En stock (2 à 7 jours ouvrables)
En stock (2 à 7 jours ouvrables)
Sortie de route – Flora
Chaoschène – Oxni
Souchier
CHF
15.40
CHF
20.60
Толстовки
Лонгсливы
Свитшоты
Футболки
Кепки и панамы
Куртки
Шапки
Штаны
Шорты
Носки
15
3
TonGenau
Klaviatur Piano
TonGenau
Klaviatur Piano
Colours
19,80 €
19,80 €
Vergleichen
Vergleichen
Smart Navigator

# # # # # # #

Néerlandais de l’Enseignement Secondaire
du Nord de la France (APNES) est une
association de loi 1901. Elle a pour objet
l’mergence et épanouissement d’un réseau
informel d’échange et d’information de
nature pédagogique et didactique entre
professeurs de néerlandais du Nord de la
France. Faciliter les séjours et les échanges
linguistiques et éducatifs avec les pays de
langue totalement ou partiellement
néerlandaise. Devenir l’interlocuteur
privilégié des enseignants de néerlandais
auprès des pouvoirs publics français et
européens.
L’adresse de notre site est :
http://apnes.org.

# # # # # # #

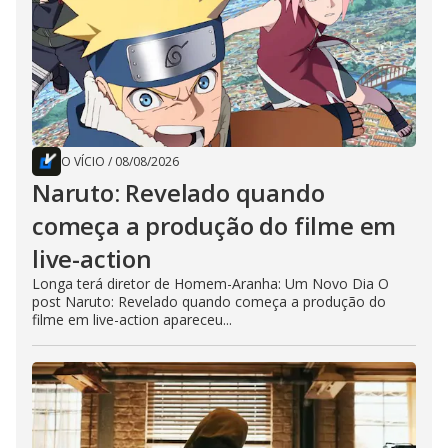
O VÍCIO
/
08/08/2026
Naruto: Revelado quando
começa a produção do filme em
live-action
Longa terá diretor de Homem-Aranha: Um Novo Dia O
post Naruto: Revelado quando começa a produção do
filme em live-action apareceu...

# # # # # # #

* What is required: Only the lines above from the line with "néerlandaise. Devenir l’interlocuteur" to the line with "http://apnes.org.", those two lines included, should be reproduced exactly.

* Expected answer:
néerlandaise. Devenir l’interlocuteur
privilégié des enseignants de néerlandais
auprès des pouvoirs publics français et
européens.
L’adresse de notre site est :
http://apnes.org.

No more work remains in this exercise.